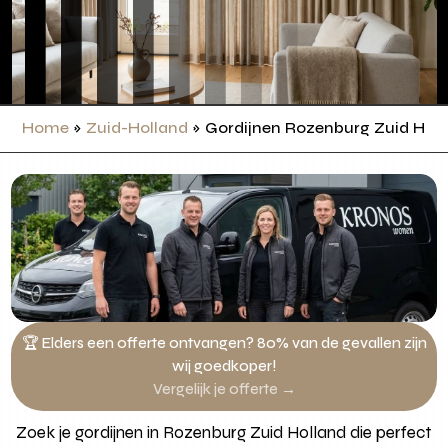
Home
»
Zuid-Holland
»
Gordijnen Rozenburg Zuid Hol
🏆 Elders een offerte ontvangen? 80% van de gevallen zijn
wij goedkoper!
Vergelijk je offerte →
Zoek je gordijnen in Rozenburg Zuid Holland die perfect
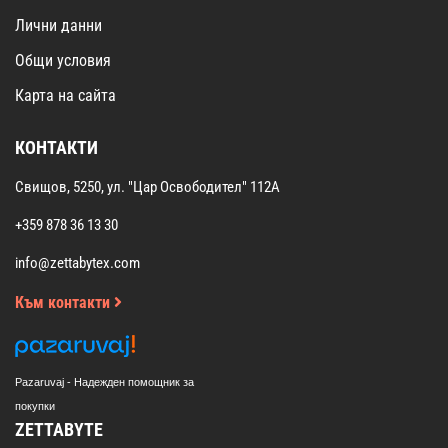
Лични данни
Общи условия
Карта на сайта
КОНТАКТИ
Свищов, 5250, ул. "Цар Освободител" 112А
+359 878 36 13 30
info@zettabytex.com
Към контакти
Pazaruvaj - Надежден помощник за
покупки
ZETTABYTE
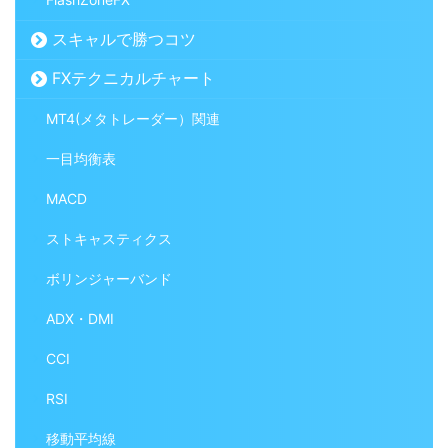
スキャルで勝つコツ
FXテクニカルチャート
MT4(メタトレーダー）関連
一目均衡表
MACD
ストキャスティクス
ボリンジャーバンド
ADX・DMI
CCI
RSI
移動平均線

* * *

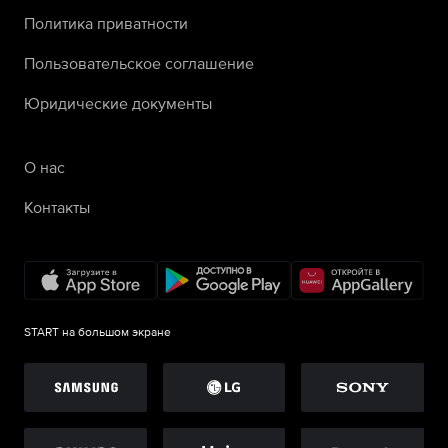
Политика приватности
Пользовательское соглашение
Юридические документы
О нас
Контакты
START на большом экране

--

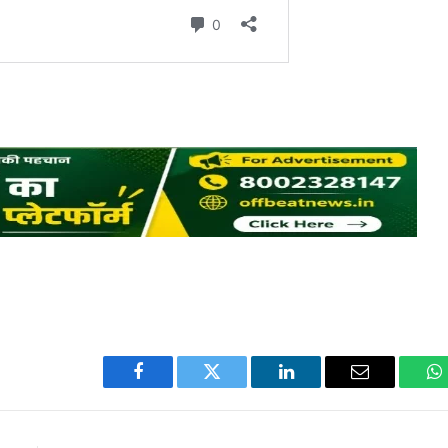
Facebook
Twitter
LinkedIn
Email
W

## [YOUR TASK]
For each line above that contains the word "Zuid", make a copy.

## [RESULT OF THIS TASK]
Zuid-Holland
Gordijnen Rozenburg Zuid Hol
Zoek je gordijnen in Rozenburg Zuid Holland die perfect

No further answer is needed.